- ユダヤ自治州
- ロシア語: Еврейская автономная область
イディッシュ語: די יידישער אויטאָנאָמע געגנט
ユダヤ自治州(ユダヤじちしゅう、イディッシュ語: די יידישער אויטאָנאָמע געגנט; di yidisher oytonome(r) gegnt, ロシア語: Евре́йская автоно́мная о́бласть)は、ロシア連邦を構成する唯一の自治州。首都はビロビジャン。極東連邦管区に位置する。面積3万6000平方キロメートルで、2017年1月1日の人口は16万4217人。民族構成はロシア人、ウクライナ人が多く、ユダヤ人は全体の1%強に過ぎない。鉱業、林業、農業が主要産業。
1858年、アイグン条約を締結し、清から割譲される。ブラゴヴェシチェンスクを本拠地としたアムール・コサック軍が結成され、アムール川警備にあたった。
ロシア語とイディッシュ語の表記が並ぶ政府庁舎1928年、ヨシフ・スターリンの社会主義民族政策により、アムール川沿岸の中ソ国境地帯にユダヤ民族区が設置され、西ウクライナから西ベラルーシにまたがるルテニア(ウクライナ語版)[注釈 1]と呼ばれた地域(カルパティア・ルテニア(カルパト・ウクライナ)・ガリツィア(ガリツィア・ロドメリア王国)・モルダヴィア・ベッサラビアなどの各地域)にあったユダヤ人コミュニティ(シュテットル)から多数のユダヤ人が移住した。社会主義的な枠組みのなかでユダヤ人の文化的自治をめざすもので、イディッシュ語の学校や新聞が作られた。同時期の戦間期には、ガリツィア等からの難民がウィーンへも押し寄せ、イディッシュ語のコミュニティを形成したことが知られている[1]。

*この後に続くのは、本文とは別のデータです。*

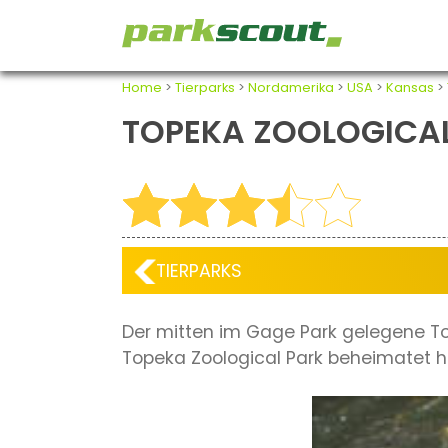
Home
>
Tierparks
>
Nordamerika
>
USA
>
Kansas
>
TOPEKA ZOOLOGICA
TIERPARKS
Der mitten im Gage Park gelegene Top
Topeka Zoological Park beheimatet h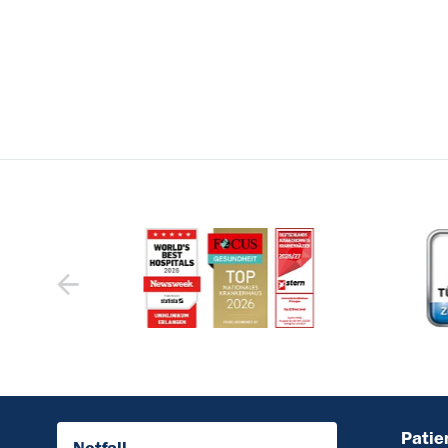
Patie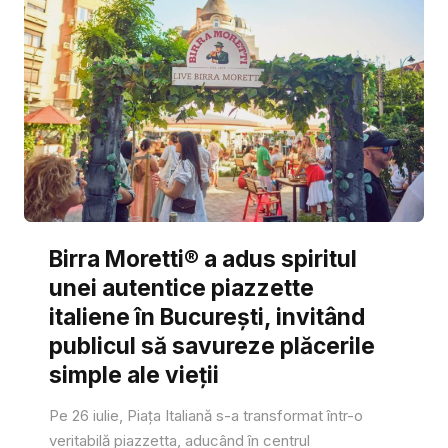
Birra Moretti® a adus spiritul
unei autentice piazzette
italiene în București, invitând
publicul să savureze plăcerile
simple ale vieții
Pe 26 iulie, Piața Italiană s-a transformat într-o
veritabilă piazzetta, aducând în centrul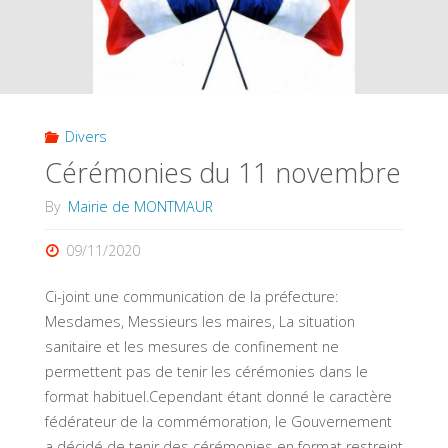
Divers
Cérémonies du 11 novembre
By
Mairie de MONTMAUR
09/11/2020
Ci-joint une communication de la préfecture:
Mesdames, Messieurs les maires, La situation
sanitaire et les mesures de confinement ne
permettent pas de tenir les cérémonies dans le
format habituel.Cependant étant donné le caractère
fédérateur de la commémoration, le Gouvernement
a décidé de tenir des cérémonies en format restreint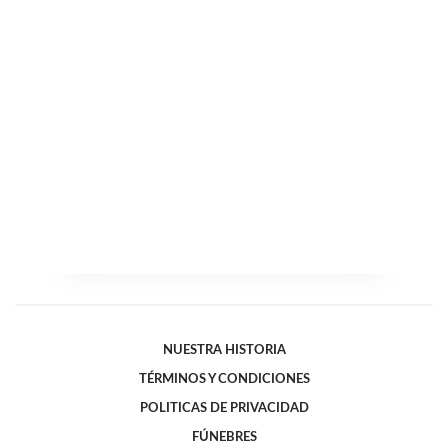
NUESTRA HISTORIA
TÉRMINOS Y CONDICIONES
POLITICAS DE PRIVACIDAD
FÚNEBRES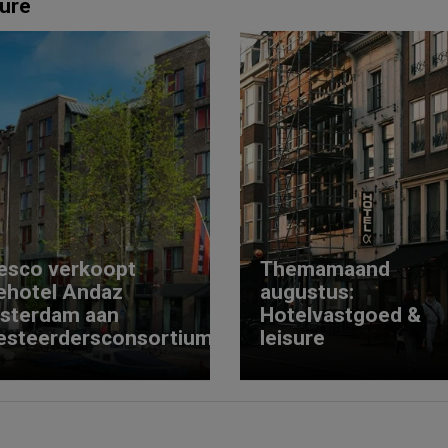
ure
esco verkoopt
Themamaand
ehotel Andaz
augustus:
sterdam aan
Hotelvastgoed &
esteerdersconsortium
leisure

1934年5月に入るとユダヤ自治州に昇格した。1935年から37年にかけて、ソヴィエト当局はユダヤ自治州をユダヤ自治共和国に昇格させる趣旨の指針を発表した[2]。
しかし、1930年代後半にスターリンの大粛清によりユダヤ人指導者は逮捕・投獄され、ユダヤ文化は迫害された。このためユダヤ人人口は減少し、ソ連崩壊後の新移民政策によりさらに多くのユダヤ人がドイツやアメリカ合衆国などに出国した。
現在ではユダヤ文化復活の政策が取られており、一時廃刊になっていた新聞『ビロビジャンの星』もイディッシュ語版が復活し、イディッシュ語のラジオ放送も行われている。また、州の貿易の9割[3]も占めている中国との関係を重視した副知事のヴァレリー・グレヴィッチの提唱により[4]、中露国境を跨ぐ同江鉄路大橋も建設された[5]。